In the *k*th step, we assume that we are given the reduction \({{\hat{\pi }}}_{>k-1}(\alpha _{k-1},i_k,\ldots ,i_d)\) from the previous step, as well as two sets \({\mathcal {I}}_{<k} = \{(i_1^{\alpha _{k-1}},\ldots ,i_{k-1}^{\alpha _{k-1}})\}_{\alpha _{k-1}=1}^{r_{k-1}}\) and \({\mathcal {I}}_{>k} = \{(i_{k+1}^{\alpha _k},\ldots ,i_d^{\alpha _k})\}_{\alpha _k=1}^{r_k}\) containing, resp., \(r_{k-1}\)\((k-1)\)-tuples and \(r_k\)\((d-k)\)-tuples. The unfolding tensor \([{{\hat{\pi }}}_{>k-1}({\alpha _{k-1}}, i_k;~{\mathcal {I}}_{>k})]\) can then be seen as a \(r_{k-1}n \times r_k\) rectangular matrix and the *maxvol* algorithm can be applied again to produce a set of row positions \(\{\alpha _{k-1}^{\alpha _k}, i_k^{\alpha _k}\}_{\alpha _k=1}^{r_k}\), which upon replacing \(\alpha _{k-1}^{\alpha _k}\) with the corresponding indices from \({\mathcal {I}}_{<k}\) leads to the next index set \({\mathcal {I}}_{<k+1}=\{(i_1^{\alpha _{k}},\ldots ,i_{k}^{\alpha _{k}})\}_{\alpha _{k}=1}^{r_{k}}\). The induction is completed by taking \({{\hat{\pi }}}^{(d)} = {{\hat{\pi }}}_{>d-1}\).

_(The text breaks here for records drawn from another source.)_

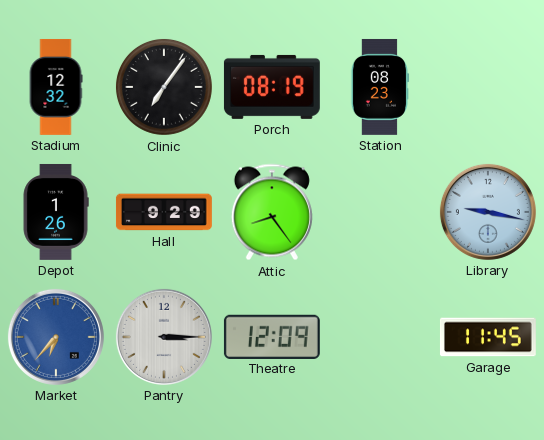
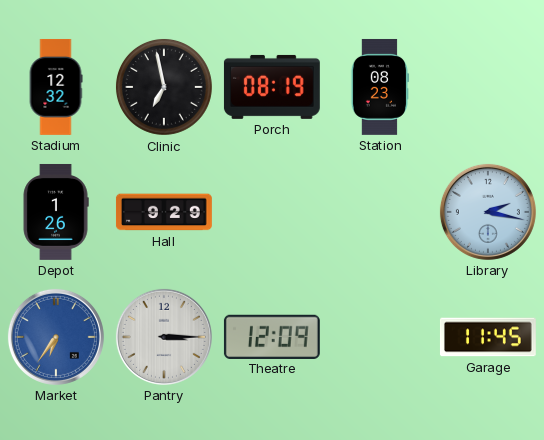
Clinic: 7:06 -> 6:58
Attic: 8:24 -> none
Library: 9:17 -> 2:17
Market: 6:37 -> 6:36
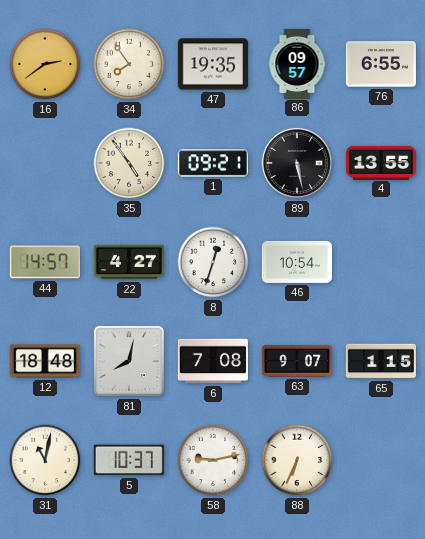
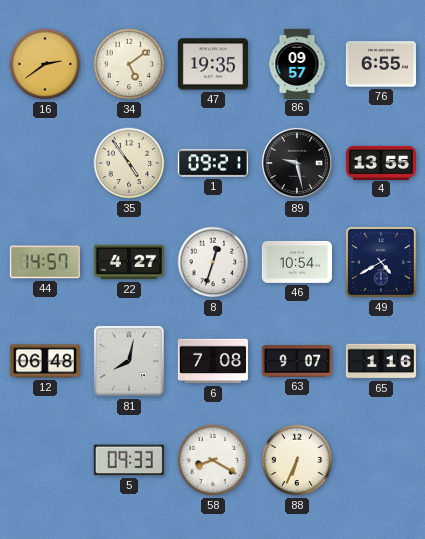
34: 7:54 -> 5:09
89: 5:28 -> 9:28
49: none -> 4:40
12: 18:48 -> 06:48
65: 1:15 -> 1:16
31: 11:02 -> none
5: 10:37 -> 09:33
58: 9:13 -> 8:20
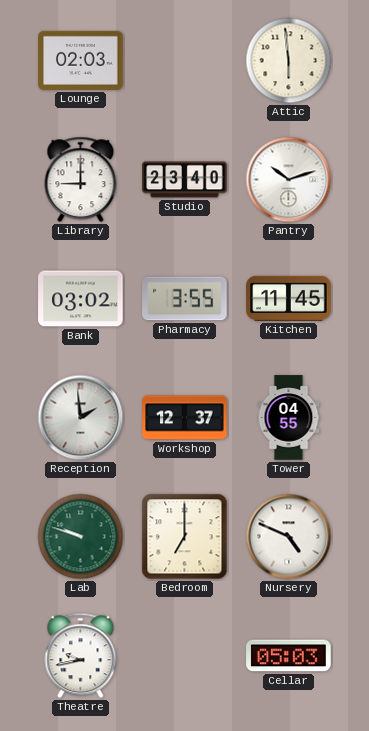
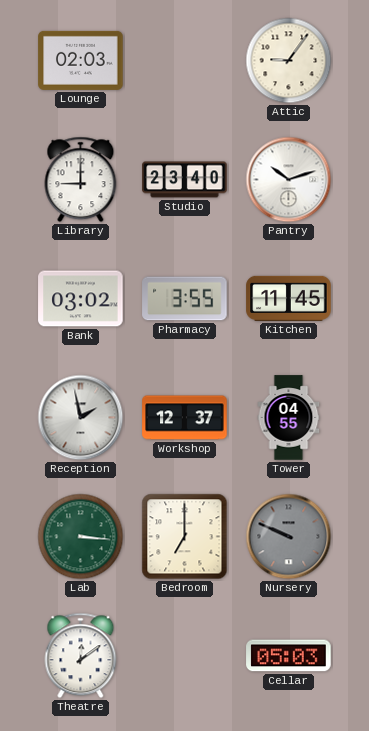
Attic: 5:59 -> 9:06
Reception: 1:59 -> 1:58
Lab: 9:48 -> 3:16
Nursery: 4:49 -> 9:49
Nursery dial: white -> grey
Theatre: 9:43 -> 12:09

This process can be also organized in the form of a binary tree, which gives rise to the so-called hierarchical Tucker cross algorithm (Ballani and Grasedyck 2015). In total, we need \({\mathcal {O}}(dnr^2)\) evaluations of \(\pi \) and \({\mathcal {O}}(dnr^3)\) additional operations for the computation of the maximum volume matrices.

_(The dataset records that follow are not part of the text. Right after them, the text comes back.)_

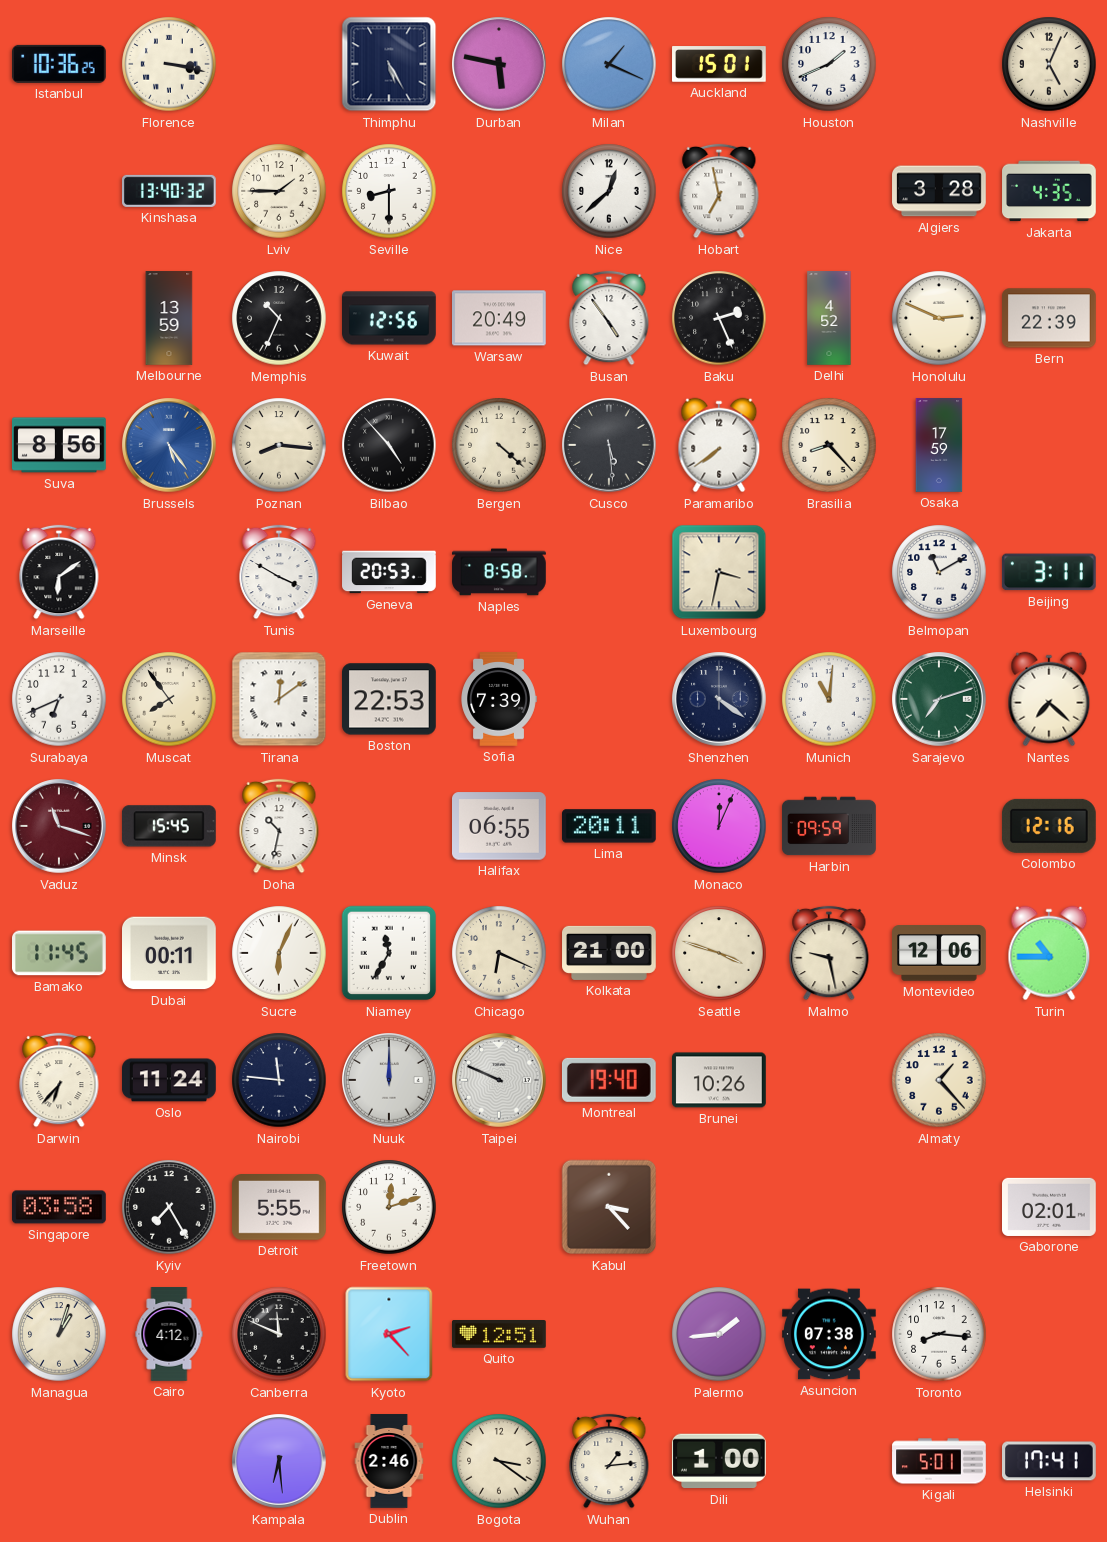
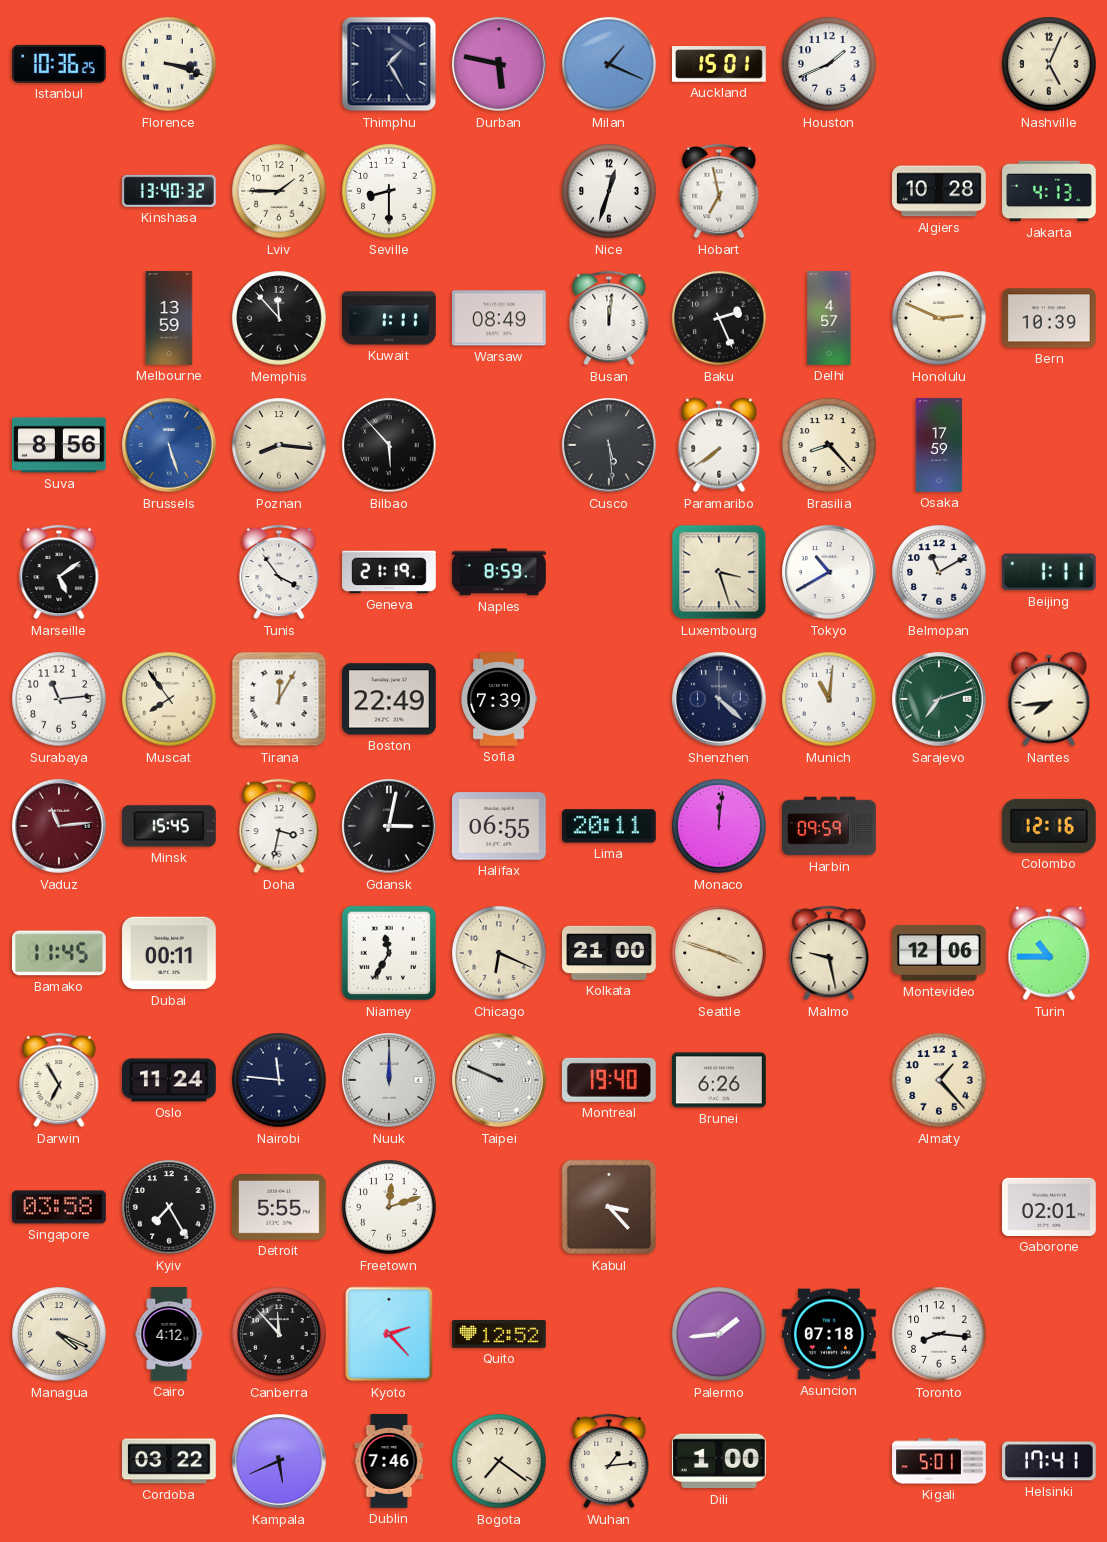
Florence: 3:17 -> 3:18
Thimphu: 5:25 -> 1:25
Nice: 12:38 -> 12:33
Algiers: 3:28 -> 10:28
Jakarta: 4:35 -> 4:13
Memphis: 10:34 -> 11:53
Kuwait: 12:56 -> 1:11
Warsaw: 20:49 -> 08:49
Busan: 4:54 -> 12:01
Delhi: 4:52 -> 4:57
Bern: 22:39 -> 10:39
Brussels: 5:24 -> 5:27
Bilbao: 4:53 -> 5:53
Bergen: 4:22 -> none
Marseille: 6:09 -> 5:09
Tunis: 3:50 -> 3:54
Geneva: 20:53 -> 21:19
Naples: 8:58 -> 8:59
Luxembourg: 3:32 -> 3:27
Tokyo: none -> 10:40
Beijing: 3:11 -> 1:11
Surabaya: 6:41 -> 11:14
Tirana: 12:09 -> 12:05
Boston: 22:53 -> 22:49
Shenzhen: 4:21 -> 4:22
Nantes: 7:22 -> 7:44
Vaduz: 11:18 -> 11:14
Doha: 10:32 -> 3:32
Gdansk: none -> 3:02
Monaco: 12:04 -> 12:01
Sucre: 6:04 -> none
Darwin: 6:37 -> 6:55
Brunei: 10:26 -> 6:26
Managua: 1:03 -> 4:19
Canberra: 11:49 -> 11:53
Quito: 12:51 -> 12:52
Asuncion: 07:38 -> 07:18
Cordoba: none -> 03:22
Kampala: 6:29 -> 5:41
Dublin: 2:46 -> 7:46
Bogota: 3:21 -> 7:21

The choice of the univariate grids, \(x_k^{1}< \cdots < x_k^{n_k}\), and of the initial index sets \({\mathcal {I}}_{>k}\) can be crucial. In this paper, we found that a uniform grid in each coordinate was sufficient, with even relatively coarse grids resulting in efficient sampling algorithms; see the numerical examples for details. Given any easy to sample reference distribution (e.g. uniform or Gaussian), it seems reasonable to initialize \({\mathcal {I}}_{>k}\) with independent realizations of that distribution. (We could also expand the *grids* with reference samples, though we did not do that.) If the target function \(\pi \) admits an *exact* TT decomposition with TT ranks not greater than \(r_1,\ldots ,r_{d-1}\), and all unfolding matrices have ranks not smaller than the TT ranks of \(\pi \), the cross iteration outlined above reconstructs \({{\hat{\pi }}}\)*exactly* (Oseledets and Tyrtyshnikov 2010). This is still a rare exception though, since most functions have infinite exact TT ranks, even if they can be *approximated* by a TT decomposition with a small error and low ranks. Nevertheless, the cross iteration, initialized with slightly *overestimated* values \(r_1,\ldots ,r_{d-1}\), can deliver a good approximation, if a function is regular enough (Ballani and Grasedyck 2015; Dolgov and Scheichl 2019).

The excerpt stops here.